**The task:** Repeat exactly the lines of the entries below from the one with "Find the location of a particular element. The" through the one with "This screenshot has height=2143, width=1307.", both ends included, and nothing else.

:: Material to process

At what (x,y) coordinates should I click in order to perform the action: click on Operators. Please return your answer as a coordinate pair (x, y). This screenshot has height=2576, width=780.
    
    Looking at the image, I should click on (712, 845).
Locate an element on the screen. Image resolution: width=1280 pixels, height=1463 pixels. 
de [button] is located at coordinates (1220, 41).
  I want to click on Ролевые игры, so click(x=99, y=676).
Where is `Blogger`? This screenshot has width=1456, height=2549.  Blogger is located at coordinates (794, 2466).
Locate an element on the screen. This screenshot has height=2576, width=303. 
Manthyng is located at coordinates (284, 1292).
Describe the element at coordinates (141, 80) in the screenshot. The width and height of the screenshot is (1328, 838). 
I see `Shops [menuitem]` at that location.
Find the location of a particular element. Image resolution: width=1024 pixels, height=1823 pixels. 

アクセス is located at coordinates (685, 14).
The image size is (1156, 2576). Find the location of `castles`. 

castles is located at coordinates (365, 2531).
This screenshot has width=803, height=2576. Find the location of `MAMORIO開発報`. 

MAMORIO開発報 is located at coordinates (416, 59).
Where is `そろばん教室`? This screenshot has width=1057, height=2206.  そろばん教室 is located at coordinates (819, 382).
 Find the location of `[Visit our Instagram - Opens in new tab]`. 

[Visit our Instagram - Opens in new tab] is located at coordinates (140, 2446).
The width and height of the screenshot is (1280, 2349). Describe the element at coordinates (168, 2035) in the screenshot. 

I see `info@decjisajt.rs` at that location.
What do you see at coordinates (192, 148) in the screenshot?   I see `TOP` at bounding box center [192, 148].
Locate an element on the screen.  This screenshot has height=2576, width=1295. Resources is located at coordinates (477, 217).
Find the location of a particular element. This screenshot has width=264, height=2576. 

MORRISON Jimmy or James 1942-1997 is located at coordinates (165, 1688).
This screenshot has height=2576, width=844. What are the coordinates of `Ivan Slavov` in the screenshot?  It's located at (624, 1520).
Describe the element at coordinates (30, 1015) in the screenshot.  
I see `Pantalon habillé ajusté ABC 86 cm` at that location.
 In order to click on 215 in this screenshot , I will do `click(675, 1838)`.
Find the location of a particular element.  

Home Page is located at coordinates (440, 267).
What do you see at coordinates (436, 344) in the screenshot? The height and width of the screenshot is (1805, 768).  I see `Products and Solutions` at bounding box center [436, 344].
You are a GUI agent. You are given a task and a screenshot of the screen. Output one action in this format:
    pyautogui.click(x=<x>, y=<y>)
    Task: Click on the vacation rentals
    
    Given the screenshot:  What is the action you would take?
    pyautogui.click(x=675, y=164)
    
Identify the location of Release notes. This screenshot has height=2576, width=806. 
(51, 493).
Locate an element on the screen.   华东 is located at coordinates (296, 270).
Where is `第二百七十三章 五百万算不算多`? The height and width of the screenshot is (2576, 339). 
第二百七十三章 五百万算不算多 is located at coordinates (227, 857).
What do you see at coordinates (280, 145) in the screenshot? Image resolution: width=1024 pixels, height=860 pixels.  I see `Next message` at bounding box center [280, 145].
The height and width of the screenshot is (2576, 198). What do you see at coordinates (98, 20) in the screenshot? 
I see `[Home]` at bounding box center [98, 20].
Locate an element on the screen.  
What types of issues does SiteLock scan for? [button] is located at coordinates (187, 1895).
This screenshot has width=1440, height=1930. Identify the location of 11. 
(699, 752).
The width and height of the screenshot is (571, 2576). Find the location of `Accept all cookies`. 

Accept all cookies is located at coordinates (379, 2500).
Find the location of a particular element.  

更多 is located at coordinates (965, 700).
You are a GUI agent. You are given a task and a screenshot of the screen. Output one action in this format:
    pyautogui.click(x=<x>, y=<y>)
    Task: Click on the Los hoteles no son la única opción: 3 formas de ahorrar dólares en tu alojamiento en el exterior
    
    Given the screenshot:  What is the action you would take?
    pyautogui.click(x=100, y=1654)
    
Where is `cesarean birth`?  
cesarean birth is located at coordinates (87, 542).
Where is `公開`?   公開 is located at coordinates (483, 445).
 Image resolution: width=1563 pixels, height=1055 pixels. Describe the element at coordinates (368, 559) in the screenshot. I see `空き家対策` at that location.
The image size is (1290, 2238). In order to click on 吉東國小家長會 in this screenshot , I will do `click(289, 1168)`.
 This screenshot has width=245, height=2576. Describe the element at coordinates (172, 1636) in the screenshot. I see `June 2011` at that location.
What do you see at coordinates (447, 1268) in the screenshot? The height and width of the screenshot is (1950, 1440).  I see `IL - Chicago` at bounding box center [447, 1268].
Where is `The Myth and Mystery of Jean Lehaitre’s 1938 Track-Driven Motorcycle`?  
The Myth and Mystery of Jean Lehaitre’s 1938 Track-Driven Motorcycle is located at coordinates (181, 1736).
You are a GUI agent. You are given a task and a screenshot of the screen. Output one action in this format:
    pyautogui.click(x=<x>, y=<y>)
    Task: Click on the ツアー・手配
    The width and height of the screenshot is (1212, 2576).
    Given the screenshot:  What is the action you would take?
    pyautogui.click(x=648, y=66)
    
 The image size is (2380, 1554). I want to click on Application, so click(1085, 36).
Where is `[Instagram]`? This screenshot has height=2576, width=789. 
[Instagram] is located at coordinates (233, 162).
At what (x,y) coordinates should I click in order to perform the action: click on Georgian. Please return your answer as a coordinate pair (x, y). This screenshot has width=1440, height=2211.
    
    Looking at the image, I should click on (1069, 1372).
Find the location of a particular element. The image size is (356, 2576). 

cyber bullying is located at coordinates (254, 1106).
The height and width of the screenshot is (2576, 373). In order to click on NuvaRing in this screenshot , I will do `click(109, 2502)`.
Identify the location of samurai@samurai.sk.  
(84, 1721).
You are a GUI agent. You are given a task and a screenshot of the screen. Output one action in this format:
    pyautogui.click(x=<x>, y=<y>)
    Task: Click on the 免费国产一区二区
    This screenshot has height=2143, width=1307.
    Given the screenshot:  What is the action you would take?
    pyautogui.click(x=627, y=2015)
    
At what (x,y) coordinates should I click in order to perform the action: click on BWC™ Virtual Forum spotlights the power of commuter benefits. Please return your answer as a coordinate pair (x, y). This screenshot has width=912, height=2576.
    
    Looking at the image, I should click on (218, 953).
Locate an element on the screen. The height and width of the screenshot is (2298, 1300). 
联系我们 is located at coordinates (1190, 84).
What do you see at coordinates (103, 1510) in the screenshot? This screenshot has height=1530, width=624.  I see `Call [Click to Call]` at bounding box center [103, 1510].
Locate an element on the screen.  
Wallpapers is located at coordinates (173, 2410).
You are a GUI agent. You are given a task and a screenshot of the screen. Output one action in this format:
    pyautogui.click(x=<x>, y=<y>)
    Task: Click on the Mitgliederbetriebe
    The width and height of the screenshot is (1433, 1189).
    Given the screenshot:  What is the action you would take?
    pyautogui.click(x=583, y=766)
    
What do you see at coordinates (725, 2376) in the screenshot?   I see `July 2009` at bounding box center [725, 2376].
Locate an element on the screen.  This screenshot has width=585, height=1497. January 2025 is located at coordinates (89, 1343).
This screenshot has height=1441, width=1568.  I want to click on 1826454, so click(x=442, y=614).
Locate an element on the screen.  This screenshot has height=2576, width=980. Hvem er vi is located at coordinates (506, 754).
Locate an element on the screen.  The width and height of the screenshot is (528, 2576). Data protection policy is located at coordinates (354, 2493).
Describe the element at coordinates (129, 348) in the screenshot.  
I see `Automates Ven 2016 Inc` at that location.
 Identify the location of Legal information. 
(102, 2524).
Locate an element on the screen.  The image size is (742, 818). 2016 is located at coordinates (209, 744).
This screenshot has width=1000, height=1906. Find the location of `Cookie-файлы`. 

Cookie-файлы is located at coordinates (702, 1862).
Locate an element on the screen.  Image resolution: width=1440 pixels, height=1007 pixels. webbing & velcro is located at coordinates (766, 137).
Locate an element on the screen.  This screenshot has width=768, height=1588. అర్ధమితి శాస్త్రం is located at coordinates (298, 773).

::::

**Answer to this exercise:**
Find the location of a particular element. The image size is (356, 2576). 

cyber bullying is located at coordinates (254, 1106).
The height and width of the screenshot is (2576, 373). In order to click on NuvaRing in this screenshot , I will do `click(109, 2502)`.
Identify the location of samurai@samurai.sk.  
(84, 1721).
You are a GUI agent. You are given a task and a screenshot of the screen. Output one action in this format:
    pyautogui.click(x=<x>, y=<y>)
    Task: Click on the 免费国产一区二区
    This screenshot has height=2143, width=1307.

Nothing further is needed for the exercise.